(THE INPUT)

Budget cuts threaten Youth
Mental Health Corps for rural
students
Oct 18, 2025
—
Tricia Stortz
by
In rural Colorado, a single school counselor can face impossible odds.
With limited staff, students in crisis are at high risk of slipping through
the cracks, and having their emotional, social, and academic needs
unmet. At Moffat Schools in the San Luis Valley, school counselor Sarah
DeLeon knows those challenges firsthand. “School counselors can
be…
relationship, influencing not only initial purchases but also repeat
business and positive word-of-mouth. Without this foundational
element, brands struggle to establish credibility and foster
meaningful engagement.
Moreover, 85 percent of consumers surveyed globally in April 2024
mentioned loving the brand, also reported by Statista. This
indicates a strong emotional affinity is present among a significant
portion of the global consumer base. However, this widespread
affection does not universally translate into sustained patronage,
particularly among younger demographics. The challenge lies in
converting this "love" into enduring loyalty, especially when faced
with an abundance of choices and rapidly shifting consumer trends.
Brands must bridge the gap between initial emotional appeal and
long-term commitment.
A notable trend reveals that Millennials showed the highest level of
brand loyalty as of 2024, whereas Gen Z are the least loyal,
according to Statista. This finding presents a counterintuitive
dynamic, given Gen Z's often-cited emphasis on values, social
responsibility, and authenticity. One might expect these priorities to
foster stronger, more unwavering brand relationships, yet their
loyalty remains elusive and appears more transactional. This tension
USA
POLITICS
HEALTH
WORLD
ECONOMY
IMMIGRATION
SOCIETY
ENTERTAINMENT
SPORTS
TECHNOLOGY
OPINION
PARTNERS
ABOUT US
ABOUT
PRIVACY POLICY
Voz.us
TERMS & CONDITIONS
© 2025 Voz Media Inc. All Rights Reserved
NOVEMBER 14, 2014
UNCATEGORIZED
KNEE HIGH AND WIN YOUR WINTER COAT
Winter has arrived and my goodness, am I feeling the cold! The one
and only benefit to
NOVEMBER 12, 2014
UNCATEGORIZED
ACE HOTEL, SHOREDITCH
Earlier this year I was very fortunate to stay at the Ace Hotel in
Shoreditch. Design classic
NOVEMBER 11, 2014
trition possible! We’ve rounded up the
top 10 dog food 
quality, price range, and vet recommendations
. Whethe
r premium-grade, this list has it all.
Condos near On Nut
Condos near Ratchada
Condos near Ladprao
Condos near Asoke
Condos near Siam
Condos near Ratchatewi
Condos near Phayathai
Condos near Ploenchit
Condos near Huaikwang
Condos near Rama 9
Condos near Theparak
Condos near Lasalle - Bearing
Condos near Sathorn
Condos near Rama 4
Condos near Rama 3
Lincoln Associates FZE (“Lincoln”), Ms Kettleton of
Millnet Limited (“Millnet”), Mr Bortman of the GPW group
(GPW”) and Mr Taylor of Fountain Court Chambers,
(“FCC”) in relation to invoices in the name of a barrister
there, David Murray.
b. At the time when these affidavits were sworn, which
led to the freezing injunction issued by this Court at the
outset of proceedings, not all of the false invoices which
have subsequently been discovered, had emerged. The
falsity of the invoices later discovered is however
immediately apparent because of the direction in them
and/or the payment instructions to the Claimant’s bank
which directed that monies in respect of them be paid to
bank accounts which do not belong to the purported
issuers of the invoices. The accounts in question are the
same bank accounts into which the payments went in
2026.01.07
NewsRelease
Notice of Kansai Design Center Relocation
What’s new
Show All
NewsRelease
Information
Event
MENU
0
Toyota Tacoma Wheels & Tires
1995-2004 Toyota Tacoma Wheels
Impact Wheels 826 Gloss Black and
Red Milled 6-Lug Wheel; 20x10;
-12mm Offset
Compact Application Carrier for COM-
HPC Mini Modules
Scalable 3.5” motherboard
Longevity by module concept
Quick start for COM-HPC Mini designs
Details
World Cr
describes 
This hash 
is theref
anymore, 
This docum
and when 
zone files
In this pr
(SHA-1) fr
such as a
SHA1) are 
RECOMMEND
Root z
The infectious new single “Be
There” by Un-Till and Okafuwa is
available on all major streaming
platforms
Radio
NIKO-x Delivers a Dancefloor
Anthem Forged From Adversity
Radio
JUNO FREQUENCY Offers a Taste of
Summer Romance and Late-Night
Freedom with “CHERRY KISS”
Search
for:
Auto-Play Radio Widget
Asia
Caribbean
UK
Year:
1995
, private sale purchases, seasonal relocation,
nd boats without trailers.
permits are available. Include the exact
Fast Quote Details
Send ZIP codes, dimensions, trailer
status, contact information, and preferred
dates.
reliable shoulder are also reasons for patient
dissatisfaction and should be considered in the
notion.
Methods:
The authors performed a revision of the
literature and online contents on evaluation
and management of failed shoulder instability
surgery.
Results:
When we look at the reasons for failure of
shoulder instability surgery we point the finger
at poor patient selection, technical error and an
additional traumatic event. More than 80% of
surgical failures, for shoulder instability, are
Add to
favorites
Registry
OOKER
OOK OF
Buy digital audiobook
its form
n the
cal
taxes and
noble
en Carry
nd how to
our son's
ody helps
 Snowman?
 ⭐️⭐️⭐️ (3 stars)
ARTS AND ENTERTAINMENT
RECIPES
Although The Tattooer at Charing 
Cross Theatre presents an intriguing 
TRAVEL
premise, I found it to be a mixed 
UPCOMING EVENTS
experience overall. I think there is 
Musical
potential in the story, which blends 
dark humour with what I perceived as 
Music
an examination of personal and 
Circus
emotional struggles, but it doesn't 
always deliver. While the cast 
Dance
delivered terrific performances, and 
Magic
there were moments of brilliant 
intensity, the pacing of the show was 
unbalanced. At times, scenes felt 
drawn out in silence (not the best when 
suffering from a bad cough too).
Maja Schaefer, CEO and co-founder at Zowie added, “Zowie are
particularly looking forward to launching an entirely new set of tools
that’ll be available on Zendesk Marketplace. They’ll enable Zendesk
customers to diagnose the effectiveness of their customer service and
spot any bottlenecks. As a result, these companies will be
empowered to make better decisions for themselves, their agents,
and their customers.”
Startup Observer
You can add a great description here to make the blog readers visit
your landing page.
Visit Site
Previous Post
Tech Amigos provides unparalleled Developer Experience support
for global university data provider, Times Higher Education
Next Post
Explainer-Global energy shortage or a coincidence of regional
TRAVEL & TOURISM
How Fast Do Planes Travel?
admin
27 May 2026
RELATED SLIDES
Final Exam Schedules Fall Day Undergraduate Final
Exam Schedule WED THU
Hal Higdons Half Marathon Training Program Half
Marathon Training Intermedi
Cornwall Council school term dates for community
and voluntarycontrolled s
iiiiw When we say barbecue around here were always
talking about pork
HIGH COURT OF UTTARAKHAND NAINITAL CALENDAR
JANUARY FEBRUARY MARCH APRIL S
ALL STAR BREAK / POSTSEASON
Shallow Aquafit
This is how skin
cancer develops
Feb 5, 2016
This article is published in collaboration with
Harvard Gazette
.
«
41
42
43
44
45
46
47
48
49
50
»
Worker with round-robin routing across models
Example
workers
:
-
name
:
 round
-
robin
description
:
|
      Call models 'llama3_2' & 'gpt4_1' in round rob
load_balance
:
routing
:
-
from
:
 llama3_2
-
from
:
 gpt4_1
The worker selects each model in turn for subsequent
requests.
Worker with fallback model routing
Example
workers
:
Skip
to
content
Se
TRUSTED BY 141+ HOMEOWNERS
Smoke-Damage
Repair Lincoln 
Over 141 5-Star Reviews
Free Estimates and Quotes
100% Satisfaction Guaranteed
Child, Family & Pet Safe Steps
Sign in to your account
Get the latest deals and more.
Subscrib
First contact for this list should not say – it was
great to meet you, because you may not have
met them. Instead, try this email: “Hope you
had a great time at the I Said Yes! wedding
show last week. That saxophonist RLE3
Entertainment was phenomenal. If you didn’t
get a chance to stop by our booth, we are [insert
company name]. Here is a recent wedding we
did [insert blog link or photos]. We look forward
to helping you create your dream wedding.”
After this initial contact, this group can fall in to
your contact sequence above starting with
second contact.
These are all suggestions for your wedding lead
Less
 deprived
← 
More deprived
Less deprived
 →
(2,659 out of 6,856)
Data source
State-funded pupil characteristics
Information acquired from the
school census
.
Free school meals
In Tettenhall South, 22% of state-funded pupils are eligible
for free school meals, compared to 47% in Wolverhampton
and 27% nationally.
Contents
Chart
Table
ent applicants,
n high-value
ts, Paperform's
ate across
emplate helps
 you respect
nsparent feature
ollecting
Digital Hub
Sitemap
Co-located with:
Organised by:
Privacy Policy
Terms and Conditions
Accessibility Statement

(End THE INPUT)

YOUR INSTRUCTIONS. The answer is every line in the data where the word "meals" appears.

OUTPUT OF THE EXERCISE.
Free school meals
for free school meals, compared to 47% in Wolverhampton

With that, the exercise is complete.